__DATA FOR THIS TASK__:
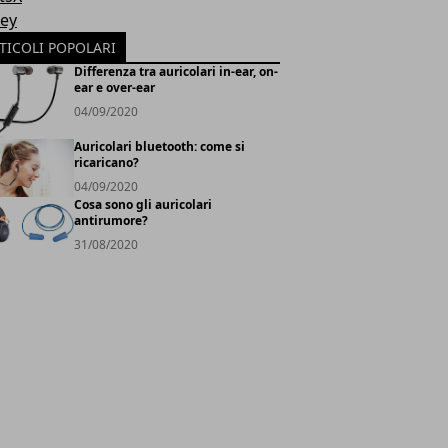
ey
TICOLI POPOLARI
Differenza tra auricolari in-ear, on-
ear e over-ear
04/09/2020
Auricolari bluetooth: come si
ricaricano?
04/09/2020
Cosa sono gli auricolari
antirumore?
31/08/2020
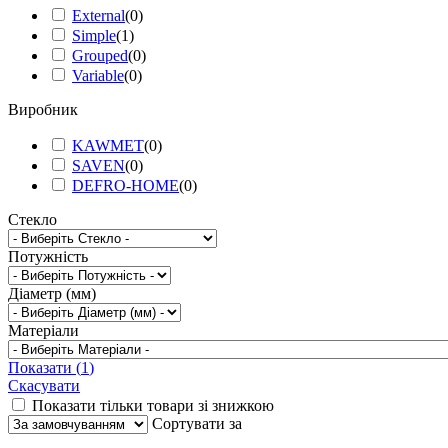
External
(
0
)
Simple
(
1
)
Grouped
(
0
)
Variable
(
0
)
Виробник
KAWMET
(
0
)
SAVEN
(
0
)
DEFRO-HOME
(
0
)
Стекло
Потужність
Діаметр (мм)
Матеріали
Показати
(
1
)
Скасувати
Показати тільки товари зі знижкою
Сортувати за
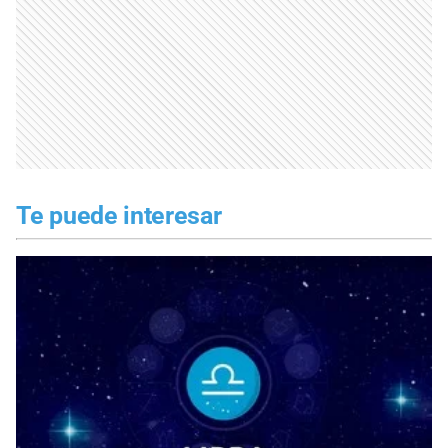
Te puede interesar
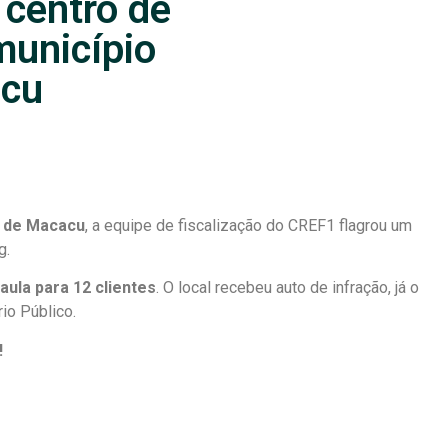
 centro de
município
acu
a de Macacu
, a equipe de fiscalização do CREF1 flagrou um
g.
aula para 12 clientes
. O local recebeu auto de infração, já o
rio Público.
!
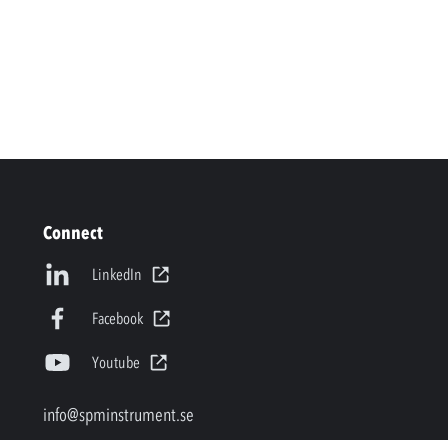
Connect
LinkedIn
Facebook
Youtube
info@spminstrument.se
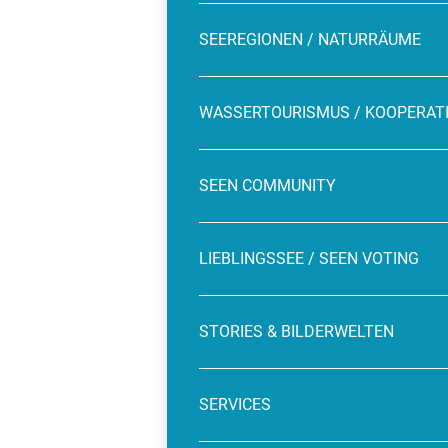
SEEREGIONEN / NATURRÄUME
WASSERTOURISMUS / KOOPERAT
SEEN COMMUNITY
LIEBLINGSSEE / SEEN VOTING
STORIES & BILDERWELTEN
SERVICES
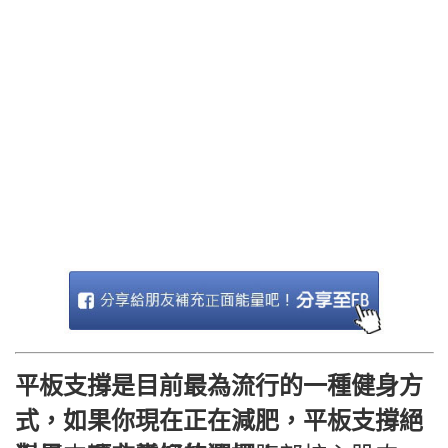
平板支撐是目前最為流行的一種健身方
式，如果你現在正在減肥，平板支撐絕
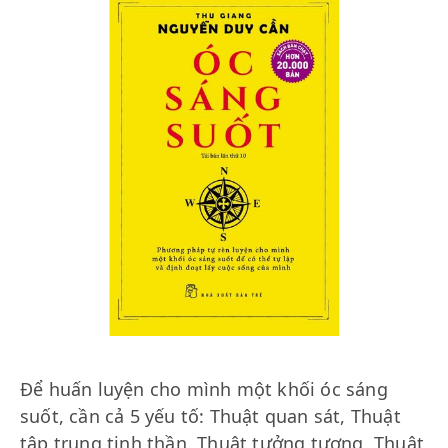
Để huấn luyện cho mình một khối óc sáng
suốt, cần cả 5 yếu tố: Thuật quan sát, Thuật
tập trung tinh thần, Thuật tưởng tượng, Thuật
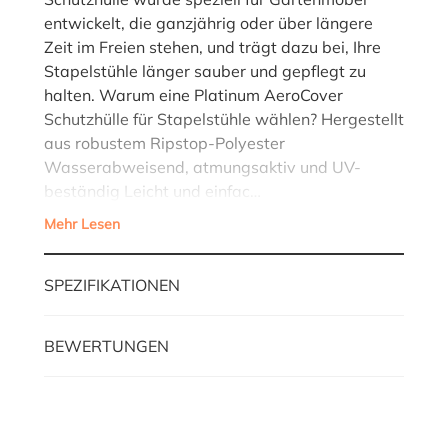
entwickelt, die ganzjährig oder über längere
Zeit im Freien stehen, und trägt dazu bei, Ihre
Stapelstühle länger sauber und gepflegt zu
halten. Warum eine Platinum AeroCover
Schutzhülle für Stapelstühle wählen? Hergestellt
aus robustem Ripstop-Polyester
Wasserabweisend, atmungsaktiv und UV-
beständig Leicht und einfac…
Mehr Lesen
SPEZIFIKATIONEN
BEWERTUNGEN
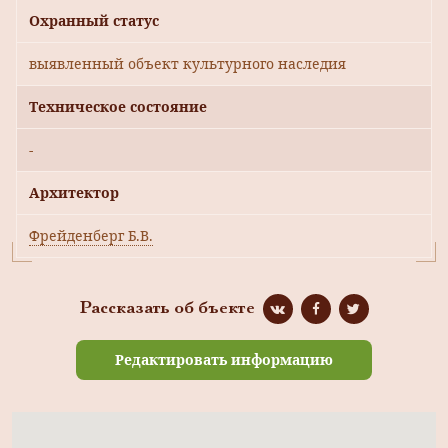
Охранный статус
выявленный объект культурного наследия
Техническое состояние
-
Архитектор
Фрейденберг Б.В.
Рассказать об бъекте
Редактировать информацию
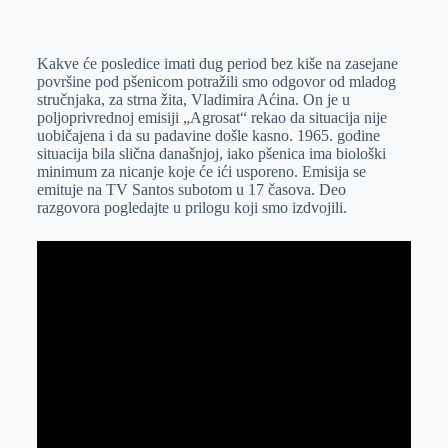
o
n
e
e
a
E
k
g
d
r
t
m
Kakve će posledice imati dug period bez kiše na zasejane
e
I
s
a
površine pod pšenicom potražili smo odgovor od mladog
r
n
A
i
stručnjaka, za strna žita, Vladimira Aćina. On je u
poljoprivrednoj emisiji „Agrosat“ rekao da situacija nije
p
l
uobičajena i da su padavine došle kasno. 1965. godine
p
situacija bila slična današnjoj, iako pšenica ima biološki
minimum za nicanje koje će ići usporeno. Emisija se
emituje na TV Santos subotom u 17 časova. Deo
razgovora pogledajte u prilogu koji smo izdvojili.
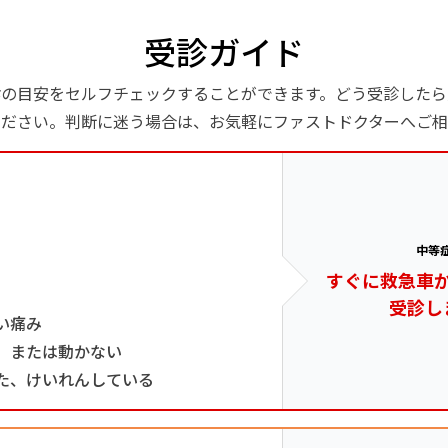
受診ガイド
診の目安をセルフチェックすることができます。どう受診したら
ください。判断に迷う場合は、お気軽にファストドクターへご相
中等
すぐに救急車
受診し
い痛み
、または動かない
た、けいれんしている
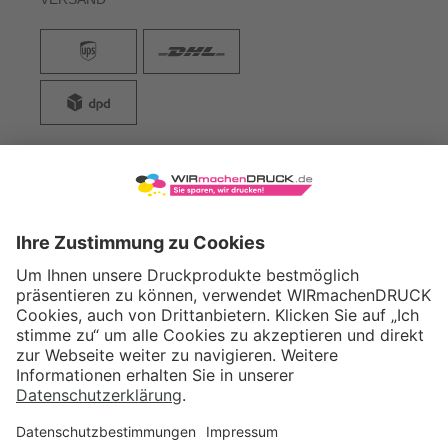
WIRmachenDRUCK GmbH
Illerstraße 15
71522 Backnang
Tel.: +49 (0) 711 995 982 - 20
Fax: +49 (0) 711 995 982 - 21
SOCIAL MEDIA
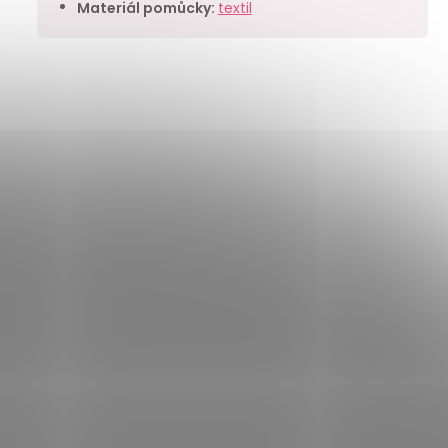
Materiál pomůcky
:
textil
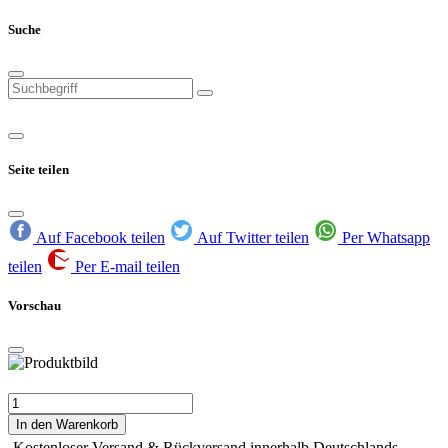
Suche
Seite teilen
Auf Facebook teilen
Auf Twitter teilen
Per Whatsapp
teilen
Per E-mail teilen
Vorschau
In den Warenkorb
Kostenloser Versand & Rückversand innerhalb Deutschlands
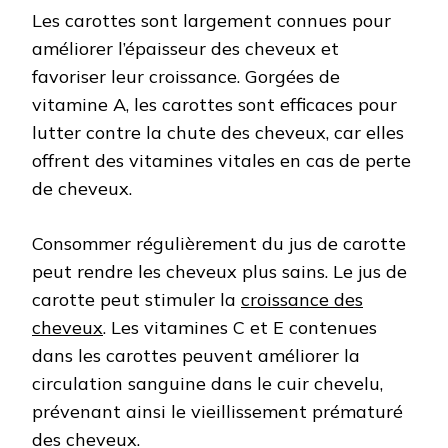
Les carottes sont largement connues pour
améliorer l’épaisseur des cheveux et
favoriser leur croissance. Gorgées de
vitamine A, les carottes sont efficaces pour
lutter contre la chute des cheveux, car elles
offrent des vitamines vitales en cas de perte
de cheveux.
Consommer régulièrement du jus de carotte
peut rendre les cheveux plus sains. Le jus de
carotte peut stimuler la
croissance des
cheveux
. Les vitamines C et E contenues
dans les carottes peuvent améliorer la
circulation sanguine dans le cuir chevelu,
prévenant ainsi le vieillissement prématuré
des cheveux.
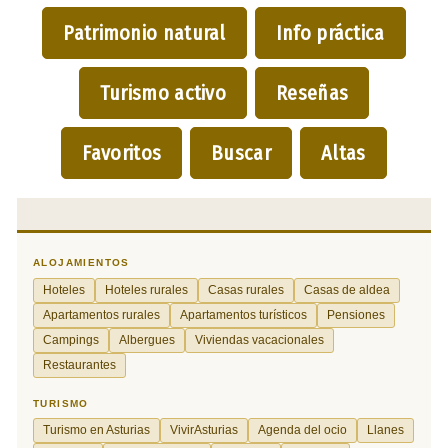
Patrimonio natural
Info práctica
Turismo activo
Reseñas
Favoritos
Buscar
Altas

__WHAT TO DO__: Look above for the line with "Фрейденберг Б.В.", then print it and each line after it down to and including the line with "stručnjaka, za strna". Leave out the pictures and keep the wording exact.

__EXERCISE SOLUTION__:
Фрейденберг Б.В.
Рассказать об бъекте
Редактировать информацию
o
n
e
e
a
E
k
g
d
r
t
m
Kakve će posledice imati dug period bez kiše na zasejane
e
I
s
a
površine pod pšenicom potražili smo odgovor od mladog
r
n
A
i
stručnjaka, za strna žita, Vladimira Aćina. On je u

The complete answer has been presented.